▶ Task requirements
Which lines in the data below contain the string "Quick"? Show each one.

<<<<

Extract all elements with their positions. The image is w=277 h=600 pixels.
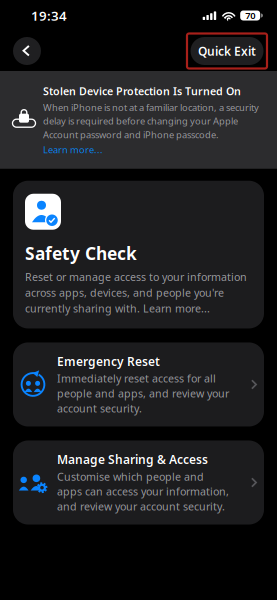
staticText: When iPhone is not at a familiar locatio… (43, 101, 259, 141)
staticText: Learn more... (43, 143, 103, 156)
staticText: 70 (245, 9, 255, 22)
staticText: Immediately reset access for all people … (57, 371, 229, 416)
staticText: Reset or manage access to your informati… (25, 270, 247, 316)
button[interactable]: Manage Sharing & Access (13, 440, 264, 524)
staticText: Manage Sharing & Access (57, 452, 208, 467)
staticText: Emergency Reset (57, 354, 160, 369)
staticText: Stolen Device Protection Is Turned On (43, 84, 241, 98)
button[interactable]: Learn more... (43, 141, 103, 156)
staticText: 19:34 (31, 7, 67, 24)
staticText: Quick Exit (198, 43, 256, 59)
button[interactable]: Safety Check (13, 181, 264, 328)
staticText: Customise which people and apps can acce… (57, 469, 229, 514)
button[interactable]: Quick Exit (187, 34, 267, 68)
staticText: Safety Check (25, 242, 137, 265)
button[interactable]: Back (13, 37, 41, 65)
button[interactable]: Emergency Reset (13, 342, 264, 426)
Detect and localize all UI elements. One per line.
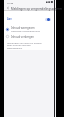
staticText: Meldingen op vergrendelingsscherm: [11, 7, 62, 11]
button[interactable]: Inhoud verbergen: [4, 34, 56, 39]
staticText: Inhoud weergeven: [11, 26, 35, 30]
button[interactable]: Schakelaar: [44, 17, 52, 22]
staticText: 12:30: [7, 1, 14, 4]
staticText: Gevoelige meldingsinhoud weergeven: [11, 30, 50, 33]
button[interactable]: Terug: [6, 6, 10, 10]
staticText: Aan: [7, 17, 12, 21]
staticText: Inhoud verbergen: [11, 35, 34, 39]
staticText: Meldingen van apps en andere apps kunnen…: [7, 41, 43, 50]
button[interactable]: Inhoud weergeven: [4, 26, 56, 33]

>>>>

▶ Answer box
staticText: Quick Exit (198, 43, 256, 59)
button[interactable]: Quick Exit (187, 34, 267, 68)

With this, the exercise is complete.